◆ The problem ◆
Of the entries below, return exactly those lines that fall between the one containing "Возбудитель – ДНК-содержащий" and the one containing "заражению, так как", the two end lines included.
===== Data section =====
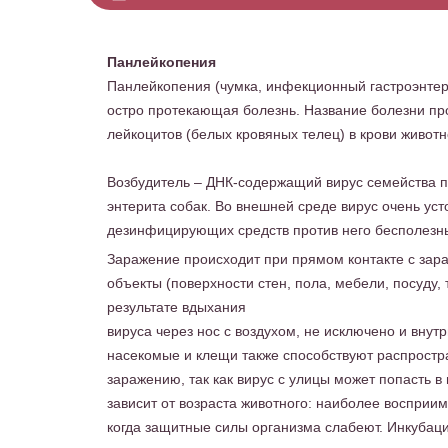
Панлейкопения
Панлейкопения (чумка, инфекционный гастроэнтери
остро протекающая болезнь. Название болезни про
лейкоцитов (белых кровяных телец) в крови животн
Возбудитель – ДНК-содержащий вирус семейства па
энтерита собак. Во внешней среде вирус очень ус
дезинфицирующих средств против него бесполезн
Заражение происходит при прямом контакте с зар
объекты (поверхности стен, пола, мебели, посуду, 
результате вдыхания
вируса через нос с воздухом, не исключено и вну
насекомые и клещи также способствуют распрост
заражению, так как вирус с улицы может попасть 
зависит от возраста животного: наиболее восприимч
когда защитные силы организма слабеют. Инкубацио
=====
◆ Answer for the task ◆
Возбудитель – ДНК-содержащий вирус семейства па
энтерита собак. Во внешней среде вирус очень ус
дезинфицирующих средств против него бесполезн
Заражение происходит при прямом контакте с зар
объекты (поверхности стен, пола, мебели, посуду, 
результате вдыхания
вируса через нос с воздухом, не исключено и вну
насекомые и клещи также способствуют распрост
заражению, так как вирус с улицы может попасть 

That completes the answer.